= Beginning of Section =

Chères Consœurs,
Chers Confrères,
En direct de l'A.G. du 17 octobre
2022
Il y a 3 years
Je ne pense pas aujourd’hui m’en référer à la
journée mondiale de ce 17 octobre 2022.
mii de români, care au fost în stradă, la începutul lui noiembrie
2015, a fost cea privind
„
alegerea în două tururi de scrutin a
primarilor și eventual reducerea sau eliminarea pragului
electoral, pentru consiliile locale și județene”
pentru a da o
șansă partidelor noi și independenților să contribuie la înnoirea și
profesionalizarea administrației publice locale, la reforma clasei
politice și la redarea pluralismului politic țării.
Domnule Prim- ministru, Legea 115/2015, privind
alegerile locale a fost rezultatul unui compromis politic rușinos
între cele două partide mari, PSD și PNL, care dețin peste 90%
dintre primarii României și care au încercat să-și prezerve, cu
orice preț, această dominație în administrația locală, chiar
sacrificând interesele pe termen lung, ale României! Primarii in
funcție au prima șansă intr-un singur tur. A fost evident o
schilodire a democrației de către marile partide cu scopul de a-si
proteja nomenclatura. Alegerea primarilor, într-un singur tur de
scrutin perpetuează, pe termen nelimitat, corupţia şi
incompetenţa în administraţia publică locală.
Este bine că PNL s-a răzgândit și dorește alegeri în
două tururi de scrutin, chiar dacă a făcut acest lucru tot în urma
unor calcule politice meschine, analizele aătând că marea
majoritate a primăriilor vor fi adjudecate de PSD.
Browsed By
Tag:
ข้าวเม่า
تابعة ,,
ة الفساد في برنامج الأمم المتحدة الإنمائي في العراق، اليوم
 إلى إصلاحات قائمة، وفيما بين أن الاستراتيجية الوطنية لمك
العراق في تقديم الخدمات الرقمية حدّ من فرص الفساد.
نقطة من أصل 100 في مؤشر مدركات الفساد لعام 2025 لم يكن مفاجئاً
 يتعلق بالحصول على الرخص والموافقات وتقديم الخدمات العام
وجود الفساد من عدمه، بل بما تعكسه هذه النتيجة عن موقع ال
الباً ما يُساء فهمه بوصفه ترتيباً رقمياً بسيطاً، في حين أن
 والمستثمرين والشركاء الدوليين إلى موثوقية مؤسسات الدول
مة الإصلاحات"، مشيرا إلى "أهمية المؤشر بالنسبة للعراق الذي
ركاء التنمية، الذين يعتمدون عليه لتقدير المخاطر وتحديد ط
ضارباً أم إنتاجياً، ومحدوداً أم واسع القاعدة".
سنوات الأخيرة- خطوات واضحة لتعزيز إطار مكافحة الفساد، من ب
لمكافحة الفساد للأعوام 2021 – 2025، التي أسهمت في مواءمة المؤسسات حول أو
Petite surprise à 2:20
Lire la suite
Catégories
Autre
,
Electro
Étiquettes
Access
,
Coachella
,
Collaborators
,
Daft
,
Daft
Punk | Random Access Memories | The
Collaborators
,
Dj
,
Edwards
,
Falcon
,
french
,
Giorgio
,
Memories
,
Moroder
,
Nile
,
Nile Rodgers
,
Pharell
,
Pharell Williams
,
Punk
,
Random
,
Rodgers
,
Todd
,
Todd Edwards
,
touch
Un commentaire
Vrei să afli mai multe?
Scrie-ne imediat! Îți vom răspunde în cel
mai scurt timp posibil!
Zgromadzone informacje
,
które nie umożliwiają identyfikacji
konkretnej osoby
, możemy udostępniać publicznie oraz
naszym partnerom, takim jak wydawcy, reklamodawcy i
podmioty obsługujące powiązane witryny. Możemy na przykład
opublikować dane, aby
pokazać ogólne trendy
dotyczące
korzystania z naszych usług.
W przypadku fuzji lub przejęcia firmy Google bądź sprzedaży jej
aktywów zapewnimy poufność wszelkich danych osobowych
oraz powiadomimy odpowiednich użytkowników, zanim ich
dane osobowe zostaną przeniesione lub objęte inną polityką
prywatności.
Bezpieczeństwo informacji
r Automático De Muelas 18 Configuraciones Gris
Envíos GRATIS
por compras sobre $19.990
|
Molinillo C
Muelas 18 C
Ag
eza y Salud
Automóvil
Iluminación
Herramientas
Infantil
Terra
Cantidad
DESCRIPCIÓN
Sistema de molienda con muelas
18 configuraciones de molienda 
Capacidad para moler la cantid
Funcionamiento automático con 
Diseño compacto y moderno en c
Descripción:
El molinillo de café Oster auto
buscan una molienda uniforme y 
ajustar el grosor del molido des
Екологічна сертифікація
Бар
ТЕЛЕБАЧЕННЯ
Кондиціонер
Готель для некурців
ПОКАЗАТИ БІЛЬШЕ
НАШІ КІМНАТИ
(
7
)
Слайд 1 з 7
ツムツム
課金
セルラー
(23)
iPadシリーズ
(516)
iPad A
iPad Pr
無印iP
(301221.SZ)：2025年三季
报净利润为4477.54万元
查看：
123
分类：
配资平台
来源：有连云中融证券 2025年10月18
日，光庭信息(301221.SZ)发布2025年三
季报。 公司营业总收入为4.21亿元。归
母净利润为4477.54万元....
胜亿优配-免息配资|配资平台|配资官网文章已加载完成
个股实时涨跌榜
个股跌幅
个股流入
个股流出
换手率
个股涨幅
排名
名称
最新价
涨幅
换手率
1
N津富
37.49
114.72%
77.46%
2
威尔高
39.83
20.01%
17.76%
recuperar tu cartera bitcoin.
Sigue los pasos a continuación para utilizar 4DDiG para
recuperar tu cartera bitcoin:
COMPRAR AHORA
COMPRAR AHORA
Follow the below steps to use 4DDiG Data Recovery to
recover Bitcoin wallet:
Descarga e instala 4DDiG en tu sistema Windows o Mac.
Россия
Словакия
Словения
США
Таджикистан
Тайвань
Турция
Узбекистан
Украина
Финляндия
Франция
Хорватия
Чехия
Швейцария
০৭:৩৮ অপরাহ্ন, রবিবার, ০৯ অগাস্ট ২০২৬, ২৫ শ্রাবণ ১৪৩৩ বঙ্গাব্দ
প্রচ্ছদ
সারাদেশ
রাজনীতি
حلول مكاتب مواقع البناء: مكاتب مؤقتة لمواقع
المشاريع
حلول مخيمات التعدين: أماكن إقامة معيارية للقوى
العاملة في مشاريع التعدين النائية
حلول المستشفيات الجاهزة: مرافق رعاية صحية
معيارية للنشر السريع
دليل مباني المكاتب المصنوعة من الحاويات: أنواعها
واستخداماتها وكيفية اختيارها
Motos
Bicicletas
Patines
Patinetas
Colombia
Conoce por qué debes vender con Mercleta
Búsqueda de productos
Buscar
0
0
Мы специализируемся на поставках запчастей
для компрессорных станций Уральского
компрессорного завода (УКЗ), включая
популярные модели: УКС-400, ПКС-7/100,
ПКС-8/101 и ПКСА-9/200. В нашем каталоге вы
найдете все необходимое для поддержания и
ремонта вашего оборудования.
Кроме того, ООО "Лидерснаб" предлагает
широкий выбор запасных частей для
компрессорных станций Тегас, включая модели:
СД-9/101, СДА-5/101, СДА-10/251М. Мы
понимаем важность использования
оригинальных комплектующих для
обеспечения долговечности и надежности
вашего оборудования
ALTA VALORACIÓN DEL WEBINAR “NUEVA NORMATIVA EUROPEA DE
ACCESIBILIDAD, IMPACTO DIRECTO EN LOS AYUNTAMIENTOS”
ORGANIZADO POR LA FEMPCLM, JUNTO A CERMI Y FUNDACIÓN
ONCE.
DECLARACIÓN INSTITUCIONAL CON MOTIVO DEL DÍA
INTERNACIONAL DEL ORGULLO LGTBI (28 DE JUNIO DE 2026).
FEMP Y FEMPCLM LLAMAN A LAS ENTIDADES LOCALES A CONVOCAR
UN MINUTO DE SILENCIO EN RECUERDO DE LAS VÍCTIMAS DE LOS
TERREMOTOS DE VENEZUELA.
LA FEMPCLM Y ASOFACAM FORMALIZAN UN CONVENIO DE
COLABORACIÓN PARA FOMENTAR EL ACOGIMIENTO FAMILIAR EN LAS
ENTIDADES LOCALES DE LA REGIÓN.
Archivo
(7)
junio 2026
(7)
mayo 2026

= End of Section =

# TASK TO CARRY OUT
With the first line of the material as the start and the line containing "سنوات الأخيرة- خطوات" as the end, repeat that span exactly and add nothing.

# FINISHED TASK
Chères Consœurs,
Chers Confrères,
En direct de l'A.G. du 17 octobre
2022
Il y a 3 years
Je ne pense pas aujourd’hui m’en référer à la
journée mondiale de ce 17 octobre 2022.
mii de români, care au fost în stradă, la începutul lui noiembrie
2015, a fost cea privind
„
alegerea în două tururi de scrutin a
primarilor și eventual reducerea sau eliminarea pragului
electoral, pentru consiliile locale și județene”
pentru a da o
șansă partidelor noi și independenților să contribuie la înnoirea și
profesionalizarea administrației publice locale, la reforma clasei
politice și la redarea pluralismului politic țării.
Domnule Prim- ministru, Legea 115/2015, privind
alegerile locale a fost rezultatul unui compromis politic rușinos
între cele două partide mari, PSD și PNL, care dețin peste 90%
dintre primarii României și care au încercat să-și prezerve, cu
orice preț, această dominație în administrația locală, chiar
sacrificând interesele pe termen lung, ale României! Primarii in
funcție au prima șansă intr-un singur tur. A fost evident o
schilodire a democrației de către marile partide cu scopul de a-si
proteja nomenclatura. Alegerea primarilor, într-un singur tur de
scrutin perpetuează, pe termen nelimitat, corupţia şi
incompetenţa în administraţia publică locală.
Este bine că PNL s-a răzgândit și dorește alegeri în
două tururi de scrutin, chiar dacă a făcut acest lucru tot în urma
unor calcule politice meschine, analizele aătând că marea
majoritate a primăriilor vor fi adjudecate de PSD.
Browsed By
Tag:
ข้าวเม่า
تابعة ,,
ة الفساد في برنامج الأمم المتحدة الإنمائي في العراق، اليوم
 إلى إصلاحات قائمة، وفيما بين أن الاستراتيجية الوطنية لمك
العراق في تقديم الخدمات الرقمية حدّ من فرص الفساد.
نقطة من أصل 100 في مؤشر مدركات الفساد لعام 2025 لم يكن مفاجئاً
 يتعلق بالحصول على الرخص والموافقات وتقديم الخدمات العام
وجود الفساد من عدمه، بل بما تعكسه هذه النتيجة عن موقع ال
الباً ما يُساء فهمه بوصفه ترتيباً رقمياً بسيطاً، في حين أن
 والمستثمرين والشركاء الدوليين إلى موثوقية مؤسسات الدول
مة الإصلاحات"، مشيرا إلى "أهمية المؤشر بالنسبة للعراق الذي
ركاء التنمية، الذين يعتمدون عليه لتقدير المخاطر وتحديد ط
ضارباً أم إنتاجياً، ومحدوداً أم واسع القاعدة".
سنوات الأخيرة- خطوات واضحة لتعزيز إطار مكافحة الفساد، من ب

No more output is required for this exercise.